More Errors, Bias Revealed
While confirming IPCC’s error regarding sea level claims, NEAA uncovered and reported other IPCC errors unrelated to NEAA.

For example, IPCC claimed anchovy productivity off Africa’s west coast will drop by 50-60 percent, but NEAA showed IPCC twisted the scientific literature in making its claim. According to NEAA, the peer-reviewed scientific literature cited by IPCC suggests a 50-60 percent decrease in “extreme wind and seawater turbulence”—which is generally considered a beneficial effect of global warming—”with some effects on the anchovy population that were not quantified.” Nowhere does the scientific literature claim anchovy production will decline to the same extent as extreme wind and seawater turbulence.

According to NEAA, IPCC has engaged in a pattern of trumpeting negative aspects of global warming, whether real or imagined, while ignoring positive impacts and uncertainties. NEAA argues future IPCC reports should discuss “the full range of climate-change impacts,” including uncertainties and positive impacts.

An NEAA press release explained, “Netherlands Environmental Assessment Agency concluded that the summaries in the IPCC Working Group II Report put an emphasis on projections of the more serious, negative impacts of climate change. This selection was an obvious choice, and also had been approved by the governments that constitute the IPCC. However, this meant that the less severe impacts and any positive effects did not make it into the summaries for policymakers, which made the overall tenor of the summaries more negative than that of the underlying chapters.”

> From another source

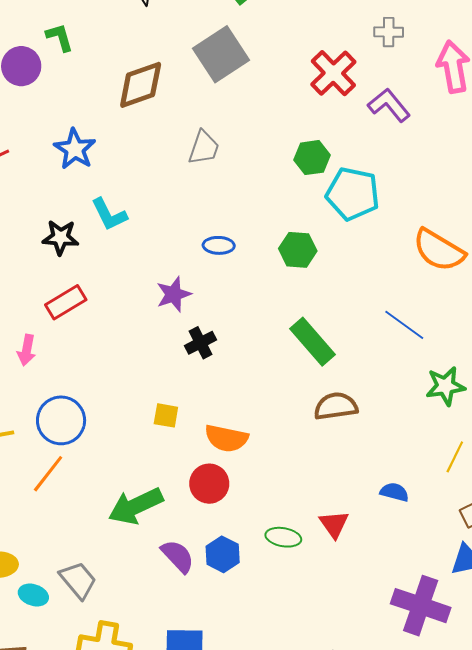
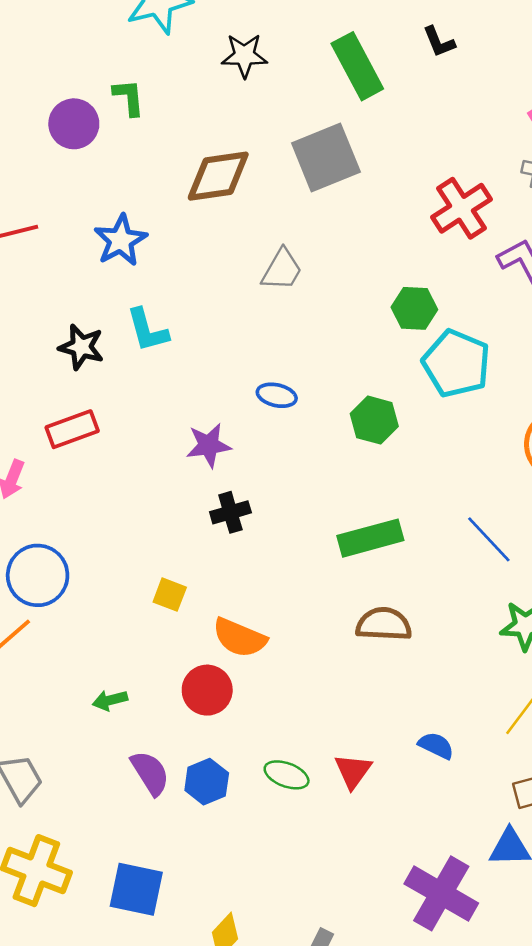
green rectangle: (313, 342) -> (370, 538), turned -75
green arrow: (136, 506) -> (110, 700), size x0.5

No Evidence for Imminent Disaster
If the IPCC wants to conclude carbon dioxide does somewhat warm the atmosphere and temperatures are higher than 100 years ago, “that’s fine,” Michaels said. “But if the general conclusion is that global warming is an imminent disaster, that’s not fine.”

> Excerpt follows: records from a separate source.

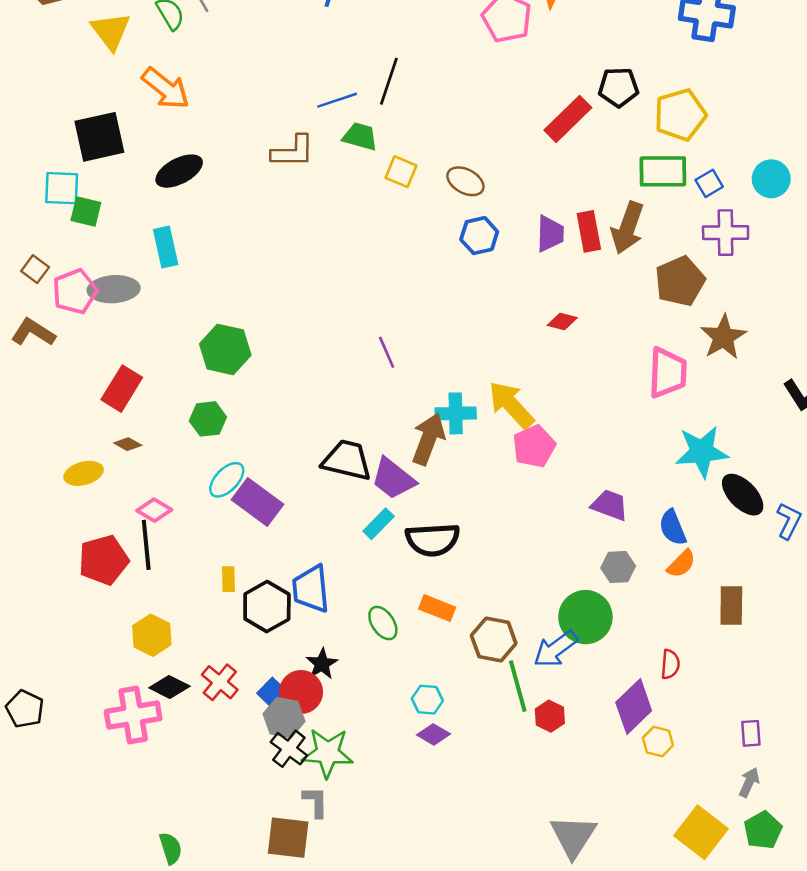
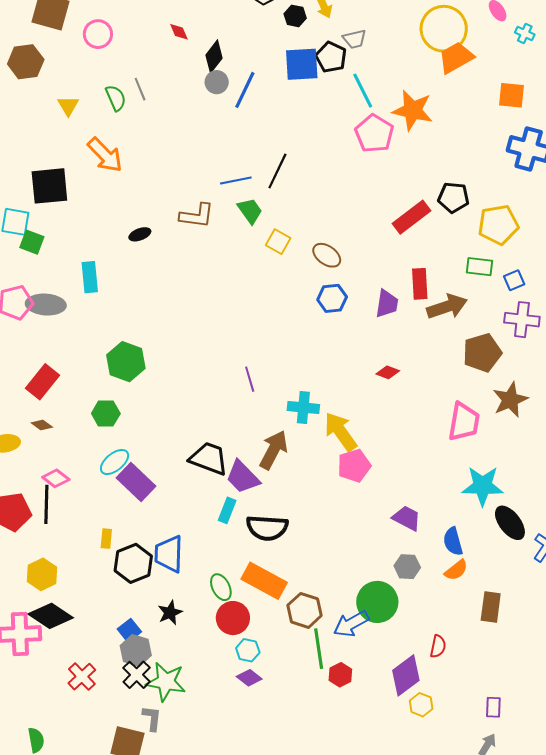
yellow triangle: (111, 31) -> (68, 106), size x0.7
green trapezoid: (360, 137) -> (250, 211), turned 32
black ellipse: (179, 171) -> (140, 234), moved, size x0.6
green rectangle: (663, 171) -> (480, 267), size x0.7
brown arrow: (628, 228) -> (447, 307), turned -135
red rectangle: (589, 231) -> (420, 284), moved
cyan cross: (456, 413) -> (303, 407), moved
cyan rectangle: (379, 524) -> (227, 510), turned -30
orange rectangle: (437, 608) -> (264, 581), size x1.6
red cross: (220, 682) -> (82, 677), moved
black diamond: (169, 687) -> (51, 616), size x1.4
red circle: (301, 692) -> (233, 618), moved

Michaels said IPCC citations often come from biased sources, which leads to “publication bias” in the agency’s final and released findings.

Politics Trumping Science
Todd Myers, environmental director for the Washington Policy Center, says politics corrupts the IPCC process and casts doubt on any science cited by the panel.

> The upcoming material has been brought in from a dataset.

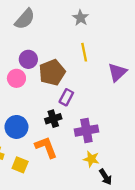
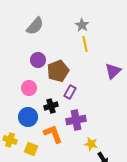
yellow line: (84, 52) -> (85, 44), moved
pink circle: (16, 78) -> (29, 88), moved
black cross: (53, 119) -> (51, 106), moved
purple cross: (86, 131) -> (76, 120), moved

“It is impossible to tell where politics stops and science begins with the IPCC,” Myers said. “The IPCC intentionally molded politics into the report, attempting to cloak the uncertainty and the fact that the science was not actually settled. With so little transparency about the separation of ideology and science, the IPCC’s reports are really useless beyond some very basic conclusions.”

The IPCC reports have created an atmosphere of confusion for those who make rules and regulations, he said.

“The problem for policymakers is that they are now trying to make decisions without a reliable scientific foundation and are simply substituting their own gut feeling and personal opinions for scientific rigor,” Myers said. “[I] really cannot overstate the bottom-line conclusion that the IPCC’s last report is unusable as a guide for policymakers.”

Cheryl K. Chumley ([email protected]) writes from Northern Virginia.